Editor's note: Roland S. Martin is a syndicated columnist and author of "The First: President Barack Obama's Road to the White House." He is a commentator for TV One cable network and host/managing editor of its Sunday morning news show, "Washington Watch with Roland Martin."

(CNN) -- There are few things more annoying than listening to ignorant, whiny parents complain about a school district teaching their children about sex.

How in the world do we say it's OK for schools to teach our children about math, science, history, and numerous other subjects, yet then get high and mighty with righteous indignation when biology is taken a step further to focus on sex?

Too many parents live in denial about their children having sex, and somehow saying you'll handle the tough stuff is living in fantasy land.

The city of New York should be commended for not bowing to the blowhards and confronting the reality of sex in America by mandating a sex education curriculum beginning in 2012.

Whether it's safe sex practices or even abstinence, all of these issues must be dealt with in an educational setting, because when we look at the teen pregnancy rates, sexually transmitted diseases, including HIV/AIDS, it only makes sense to have as much education as possible.

Taxes and death are considered two undeniably realities of life. I would say that sex is right behind those two.

I recall as an elementary student, as well as in middle school and high school, taking classes that dealt with sex. Yes, elementary school. It was done properly and smartly, and was needed. Did it prevent children from getting pregnant too soon? I can't say for sure. But I can definitely say knowing more about a topic than less is crucial.

Now let's deal with the abstinence-only nuts who act as if anything else shouldn't be taught. Yes, I'm talking directly to The NYC Parents' Choice Coalition.

They are upset with videos demonstrating how to put on a condom, as well as other aspects of the sex education curriculum.

Folks, y'all are flat out crazy if you want to encourage parents to opt out of sex education by making it more about abstinence and nothing else. Why can't both take place? Abstinence is definitely the safest of all safe sex measures, but there is also a point when we have to accept reality.

Talk to school teachers and administrators and they will tell you that students as young as middle school are engaging in oral sex, and there is the belief that that really doesn't count as sex.
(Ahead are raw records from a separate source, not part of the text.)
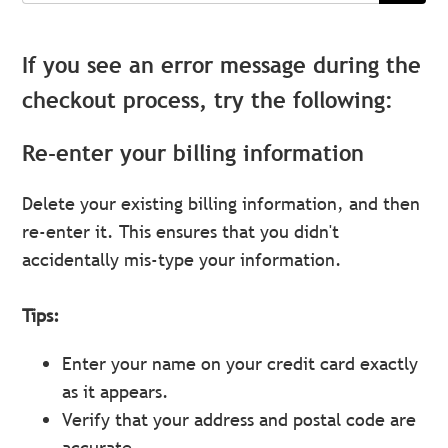
If you see an error message during the
checkout process, try the following:
Re-enter your billing information
Delete your existing billing information, and then
re-enter it. This ensures that you didn't
accidentally mis-type your information.
Tips:
Enter your name on your credit card exactly
as it appears.
Verify that your address and postal code are
accurate.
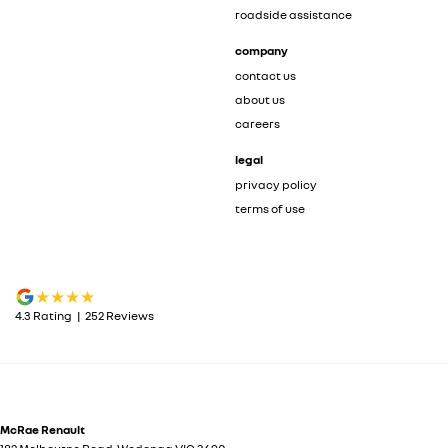
roadside assistance
company
contact us
about us
careers
legal
privacy policy
terms of use
4.3
Rating
|
252
Review
s
McRae Renault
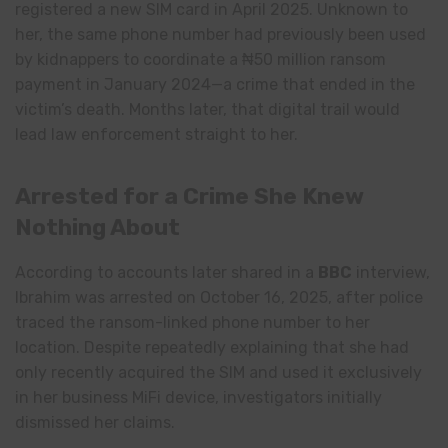
registered a new SIM card in April 2025. Unknown to
her, the same phone number had previously been used
by kidnappers to coordinate a ₦50 million ransom
payment in January 2024—a crime that ended in the
victim’s death. Months later, that digital trail would
lead law enforcement straight to her.
Arrested for a Crime She Knew
Nothing About
According to accounts later shared in a
BBC
interview,
Ibrahim was arrested on October 16, 2025, after police
traced the ransom-linked phone number to her
location. Despite repeatedly explaining that she had
only recently acquired the SIM and used it exclusively
in her business MiFi device, investigators initially
dismissed her claims.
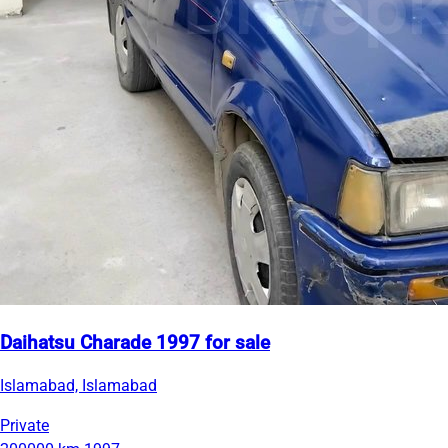
Daihatsu Charade 1997 for sale
Islamabad, Islamabad
Private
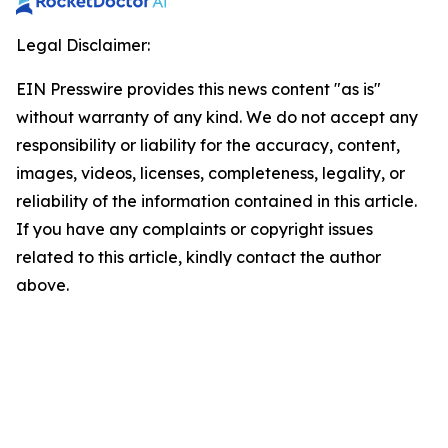
Legal Disclaimer:
EIN Presswire provides this news content "as is"
without warranty of any kind. We do not accept any
responsibility or liability for the accuracy, content,
images, videos, licenses, completeness, legality, or
reliability of the information contained in this article.
If you have any complaints or copyright issues
related to this article, kindly contact the author
above.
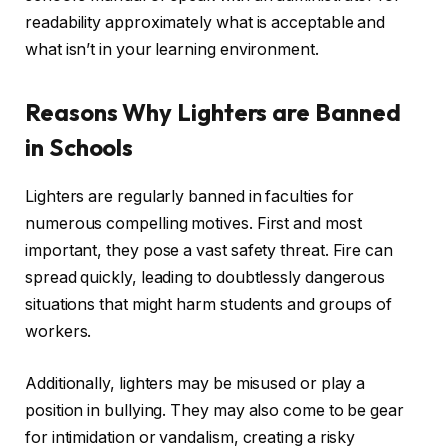
readability approximately what is acceptable and
what isn’t in your learning environment.
Reasons Why Lighters are Banned
in Schools
Lighters are regularly banned in faculties for
numerous compelling motives. First and most
important, they pose a vast safety threat. Fire can
spread quickly, leading to doubtlessly dangerous
situations that might harm students and groups of
workers.
Additionally, lighters may be misused or play a
position in bullying. They may also come to be gear
for intimidation or vandalism, creating a risky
Yet anyone with half a brain knows that to be the case.

If kids are out there having oral sex, they sure as heck need to know that doing so without protection can be life-altering.

But such parents groups prefer to stick their heads in the sand. They find such talk unseemly and think such frankness should be left between child and parent.

Not me. As a Jesus lovin' Christian, I'm about real talk, and if that means dealing with sex directly, let's go for it.

Educators and city officials in New York should fully brace themselves for the onslaught. Right-thinking folks are tired of seeing young folks coming back HIV-positive or dealing with a pregnancy at 16.

I have nine nieces and four nephews, and I would be fully supportive of them being taught about sex education in school. Forget shying from a tough subject. If we are going to equip our children for tomorrow, then sex needs to be dealt with in a smart, productive and educational setting by professionals.

It's clear that parents aren't as dependable on some matters as they like to delude themselves into believing.

The opinions expressed in this commentary are solely those of Roland Martin.